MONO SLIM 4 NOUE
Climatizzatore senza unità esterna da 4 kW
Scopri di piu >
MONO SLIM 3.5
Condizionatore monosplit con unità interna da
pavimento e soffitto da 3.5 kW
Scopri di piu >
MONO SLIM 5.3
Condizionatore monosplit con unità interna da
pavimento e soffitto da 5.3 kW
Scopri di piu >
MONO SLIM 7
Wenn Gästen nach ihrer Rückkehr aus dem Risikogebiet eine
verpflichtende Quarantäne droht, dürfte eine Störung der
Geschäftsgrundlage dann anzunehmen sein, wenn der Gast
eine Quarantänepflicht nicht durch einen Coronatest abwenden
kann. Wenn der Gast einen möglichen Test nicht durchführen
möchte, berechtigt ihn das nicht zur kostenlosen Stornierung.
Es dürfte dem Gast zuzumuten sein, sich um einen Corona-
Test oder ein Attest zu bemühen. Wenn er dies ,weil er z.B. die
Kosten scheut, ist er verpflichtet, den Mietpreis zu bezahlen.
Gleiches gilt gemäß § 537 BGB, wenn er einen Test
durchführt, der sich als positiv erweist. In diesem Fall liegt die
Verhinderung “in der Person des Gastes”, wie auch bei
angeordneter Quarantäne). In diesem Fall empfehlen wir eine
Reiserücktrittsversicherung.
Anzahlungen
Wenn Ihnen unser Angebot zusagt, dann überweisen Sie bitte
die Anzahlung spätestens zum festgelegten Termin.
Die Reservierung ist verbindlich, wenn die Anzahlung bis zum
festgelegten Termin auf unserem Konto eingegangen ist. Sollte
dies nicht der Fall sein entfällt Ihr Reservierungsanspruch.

+---+

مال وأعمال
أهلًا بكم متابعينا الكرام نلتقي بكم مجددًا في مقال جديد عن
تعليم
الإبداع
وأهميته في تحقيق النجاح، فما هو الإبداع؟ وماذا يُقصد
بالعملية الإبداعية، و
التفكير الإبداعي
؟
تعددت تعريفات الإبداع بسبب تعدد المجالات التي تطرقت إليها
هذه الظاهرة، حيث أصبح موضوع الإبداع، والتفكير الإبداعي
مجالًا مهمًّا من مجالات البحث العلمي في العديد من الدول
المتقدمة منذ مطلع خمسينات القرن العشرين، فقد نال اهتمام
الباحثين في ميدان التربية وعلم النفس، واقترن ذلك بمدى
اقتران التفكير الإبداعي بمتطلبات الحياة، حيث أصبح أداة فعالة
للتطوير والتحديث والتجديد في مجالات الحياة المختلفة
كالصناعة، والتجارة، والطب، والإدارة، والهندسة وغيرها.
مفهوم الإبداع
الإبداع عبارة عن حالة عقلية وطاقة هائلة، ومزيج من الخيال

+---+

Throughout the listing above, how many lines hold the word "Termin"? Answer with only the number.

2